## Goal of the exercise
A verbatim repetition of the data below is requested, without images.

## Information given
##############################
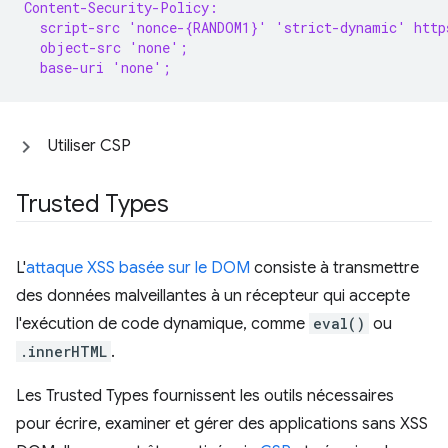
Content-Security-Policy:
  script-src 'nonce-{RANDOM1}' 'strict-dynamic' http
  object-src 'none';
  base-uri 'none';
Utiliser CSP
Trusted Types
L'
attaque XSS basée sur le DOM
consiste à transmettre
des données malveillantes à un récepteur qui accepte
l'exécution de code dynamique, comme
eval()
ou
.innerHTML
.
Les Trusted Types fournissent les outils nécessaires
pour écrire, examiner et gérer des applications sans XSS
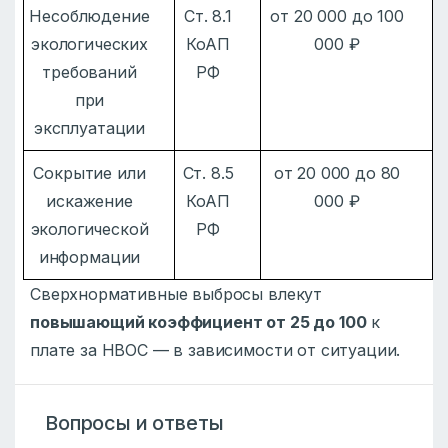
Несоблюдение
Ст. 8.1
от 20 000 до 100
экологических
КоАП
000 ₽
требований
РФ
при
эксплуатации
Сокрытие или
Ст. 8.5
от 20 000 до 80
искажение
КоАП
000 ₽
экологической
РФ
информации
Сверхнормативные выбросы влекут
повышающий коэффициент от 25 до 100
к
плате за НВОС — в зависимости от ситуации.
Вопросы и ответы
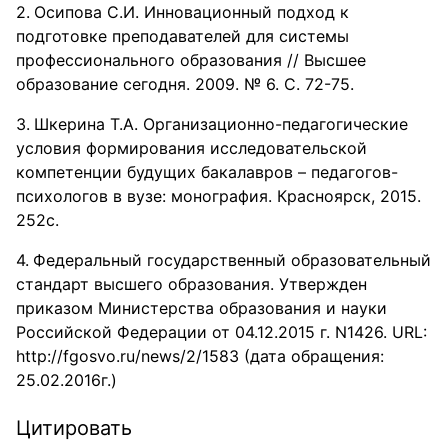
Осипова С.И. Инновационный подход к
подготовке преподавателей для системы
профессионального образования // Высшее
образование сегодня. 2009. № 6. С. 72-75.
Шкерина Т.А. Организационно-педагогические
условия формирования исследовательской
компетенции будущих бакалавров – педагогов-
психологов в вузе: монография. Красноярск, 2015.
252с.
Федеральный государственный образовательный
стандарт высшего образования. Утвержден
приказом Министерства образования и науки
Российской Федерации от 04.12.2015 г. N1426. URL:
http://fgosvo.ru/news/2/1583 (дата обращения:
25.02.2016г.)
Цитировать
##############################
## Problem solution
Content-Security-Policy:
  script-src 'nonce-{RANDOM1}' 'strict-dynamic' http
  object-src 'none';
  base-uri 'none';
Utiliser CSP
Trusted Types
L'
attaque XSS basée sur le DOM
consiste à transmettre
des données malveillantes à un récepteur qui accepte
l'exécution de code dynamique, comme
eval()
ou
.innerHTML
.
Les Trusted Types fournissent les outils nécessaires
pour écrire, examiner et gérer des applications sans XSS
Несоблюдение
Ст. 8.1
от 20 000 до 100
экологических
КоАП
000 ₽
требований
РФ
при
эксплуатации
Сокрытие или
Ст. 8.5
от 20 000 до 80
искажение
КоАП
000 ₽
экологической
РФ
информации
Сверхнормативные выбросы влекут
повышающий коэффициент от 25 до 100
к
плате за НВОС — в зависимости от ситуации.
Вопросы и ответы
Осипова С.И. Инновационный подход к
подготовке преподавателей для системы
профессионального образования // Высшее
образование сегодня. 2009. № 6. С. 72-75.
Шкерина Т.А. Организационно-педагогические
условия формирования исследовательской
компетенции будущих бакалавров – педагогов-
психологов в вузе: монография. Красноярск, 2015.
252с.
Федеральный государственный образовательный
стандарт высшего образования. Утвержден
приказом Министерства образования и науки
Российской Федерации от 04.12.2015 г. N1426. URL:
http://fgosvo.ru/news/2/1583 (дата обращения:
25.02.2016г.)
Цитировать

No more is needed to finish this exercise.